野菜は流水で3回洗浄!

食中毒予防の決め手

2016.9.27

 

 8月下旬、千葉県市川市と東京都羽村市の高齢者施設で腸管出血性大腸菌O157の集団食中毒が発生し、8090代の男女5人が死亡するという事件がありました。

2施設とも同じ給食サービス会社を利用、食中毒の原因はナマのキュウリを用いた「あえもの」と断定され、農耕栽培中に使われた堆肥や農業用水などか、流通過程での汚染が想定されています。

 食中毒と言えば真夏のものと考えがちですが、ノロウイルス中毒などを除けば、統計上は9月が最多という年も珍しくはなく、猛暑が過ぎた油断から衛生管理に手ぬかりが出るといった気のゆるみが背景にあるようです。

 2012年8月には「白菜の浅漬け」O157による食中毒が北海道で発生、高齢者施設を中心に一般消費者らにも広がり、約130人の発症者のうち7人が死亡するという惨事に発展しました。

 O157による食中毒と言えば、加熱の足りない肉料理と考えがちですが、野菜によるO157中毒も少なくありません。野菜には水や土に由来するさまざまな微生物が付着しており、特に牛フン堆肥を用いたりすると、堆肥中の牛フン由来のO157が死滅せずに残っている場合もあって危険なのです。2014年には静岡市内で冷やしキュウリが原因の食中毒で100人以上が入院した事例もありました。

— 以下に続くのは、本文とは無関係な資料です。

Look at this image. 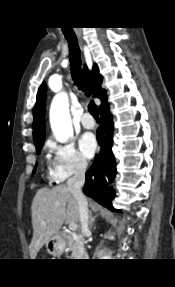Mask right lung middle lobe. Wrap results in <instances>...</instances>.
Returning a JSON list of instances; mask_svg holds the SVG:
<instances>
[{"label":"right lung middle lobe","instance_id":"obj_1","mask_svg":"<svg viewBox=\"0 0 175 287\" xmlns=\"http://www.w3.org/2000/svg\"><path fill=\"white\" fill-rule=\"evenodd\" d=\"M43 143H44V141H41V142H39V143H36V144H35L37 154H39V153H40L41 148H42V146H43ZM34 171H35V170H34Z\"/></svg>","mask_w":175,"mask_h":287}]
</instances>
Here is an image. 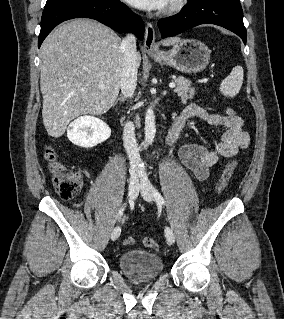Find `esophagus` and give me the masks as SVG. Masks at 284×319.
<instances>
[{"label": "esophagus", "instance_id": "esophagus-1", "mask_svg": "<svg viewBox=\"0 0 284 319\" xmlns=\"http://www.w3.org/2000/svg\"><path fill=\"white\" fill-rule=\"evenodd\" d=\"M144 50L146 52L158 51V46L155 43V29L152 23L148 22L146 25L145 39H144Z\"/></svg>", "mask_w": 284, "mask_h": 319}]
</instances>
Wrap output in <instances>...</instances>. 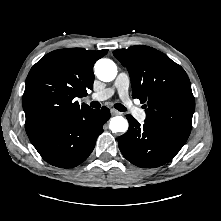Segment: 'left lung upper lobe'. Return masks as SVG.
Returning a JSON list of instances; mask_svg holds the SVG:
<instances>
[{
    "label": "left lung upper lobe",
    "mask_w": 221,
    "mask_h": 221,
    "mask_svg": "<svg viewBox=\"0 0 221 221\" xmlns=\"http://www.w3.org/2000/svg\"><path fill=\"white\" fill-rule=\"evenodd\" d=\"M113 54L128 69L132 97L146 103L145 120L189 137L195 99L184 69L148 46H132L115 50Z\"/></svg>",
    "instance_id": "1"
}]
</instances>
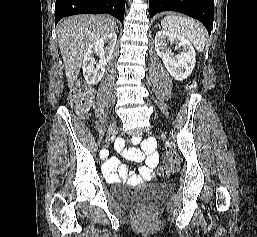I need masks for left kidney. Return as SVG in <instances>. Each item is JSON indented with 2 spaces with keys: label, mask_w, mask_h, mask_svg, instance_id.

 浅漬けは塩分が低く、菌の増殖抑制効果も小さいため保存食と考えない方が賢明です。同様の浅漬けのO157食中毒事件は、00年に埼玉県、05年に香川県(6人死亡)などの報告があり、浅漬けはナマに近い物という感覚が求められます。

 漬物の衛生規範は1981年に定められたものの浅漬けには明確な規定がなかったため、これらの事例を踏まえて、2012年に衛生規範の改正が行われています。

 浅漬け製品を食する場合には消費期限を守ること、塩素系溶液などを使った殺菌方法を講じたものを優先し、ナマ野菜を使う場合には流水で3回洗浄、特にトマトのへたやキュウリのいぼいぼの周りは念入りに洗う注意が必要です。

 生肉や魚の下ごしらえをした後は、まな板や包丁、フキンに熱湯をかけてから完全に乾燥して、付着した細菌を減らすような工夫も必要でしょう。

飛び回っているイエバエもO157を媒介することが分かっており、イエバエの口腔内でO157が増殖して食べ物に移す事実も確認されています。従って食べ物にイエバエが停まらないようにする配慮も食中毒予防には大切です。